Prompt – Would you please return the lines of the entries below starting at the line that has "Giurgiu, intrarea Relații cu Publicul (lângă" and ending at the line that has "neschimbată, cetățenii având", both included, exactly as they are?

Provided data –
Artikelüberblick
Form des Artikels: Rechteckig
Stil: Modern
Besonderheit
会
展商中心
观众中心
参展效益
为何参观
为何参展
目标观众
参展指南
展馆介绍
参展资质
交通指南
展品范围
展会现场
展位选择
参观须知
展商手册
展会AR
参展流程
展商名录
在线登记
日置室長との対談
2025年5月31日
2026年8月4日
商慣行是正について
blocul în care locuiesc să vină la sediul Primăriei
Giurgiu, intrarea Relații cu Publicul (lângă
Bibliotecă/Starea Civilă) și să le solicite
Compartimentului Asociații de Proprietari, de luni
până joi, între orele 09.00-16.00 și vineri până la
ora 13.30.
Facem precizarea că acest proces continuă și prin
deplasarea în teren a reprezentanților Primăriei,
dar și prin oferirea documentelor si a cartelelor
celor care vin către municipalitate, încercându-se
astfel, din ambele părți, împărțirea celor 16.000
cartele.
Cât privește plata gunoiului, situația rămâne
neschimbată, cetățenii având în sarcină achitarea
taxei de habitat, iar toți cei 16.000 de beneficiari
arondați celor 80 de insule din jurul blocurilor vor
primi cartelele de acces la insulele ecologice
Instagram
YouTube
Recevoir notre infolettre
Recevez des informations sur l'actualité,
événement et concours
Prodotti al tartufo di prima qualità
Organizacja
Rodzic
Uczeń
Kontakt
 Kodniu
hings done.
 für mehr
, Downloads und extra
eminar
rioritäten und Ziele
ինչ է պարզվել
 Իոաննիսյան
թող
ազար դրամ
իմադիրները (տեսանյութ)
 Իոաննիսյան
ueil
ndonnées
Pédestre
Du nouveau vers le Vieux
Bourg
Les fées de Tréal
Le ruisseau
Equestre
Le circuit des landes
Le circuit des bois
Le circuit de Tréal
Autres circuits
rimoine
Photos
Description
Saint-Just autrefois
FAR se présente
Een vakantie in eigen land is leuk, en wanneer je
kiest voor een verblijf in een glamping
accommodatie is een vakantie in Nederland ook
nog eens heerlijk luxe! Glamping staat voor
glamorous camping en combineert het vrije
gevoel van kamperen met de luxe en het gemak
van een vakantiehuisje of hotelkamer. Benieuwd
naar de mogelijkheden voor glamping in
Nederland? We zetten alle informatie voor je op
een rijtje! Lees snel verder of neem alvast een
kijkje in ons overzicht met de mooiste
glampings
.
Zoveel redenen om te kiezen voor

Reply –
Giurgiu, intrarea Relații cu Publicul (lângă
Bibliotecă/Starea Civilă) și să le solicite
Compartimentului Asociații de Proprietari, de luni
până joi, între orele 09.00-16.00 și vineri până la
ora 13.30.
Facem precizarea că acest proces continuă și prin
deplasarea în teren a reprezentanților Primăriei,
dar și prin oferirea documentelor si a cartelelor
celor care vin către municipalitate, încercându-se
astfel, din ambele părți, împărțirea celor 16.000
cartele.
Cât privește plata gunoiului, situația rămâne
neschimbată, cetățenii având în sarcină achitarea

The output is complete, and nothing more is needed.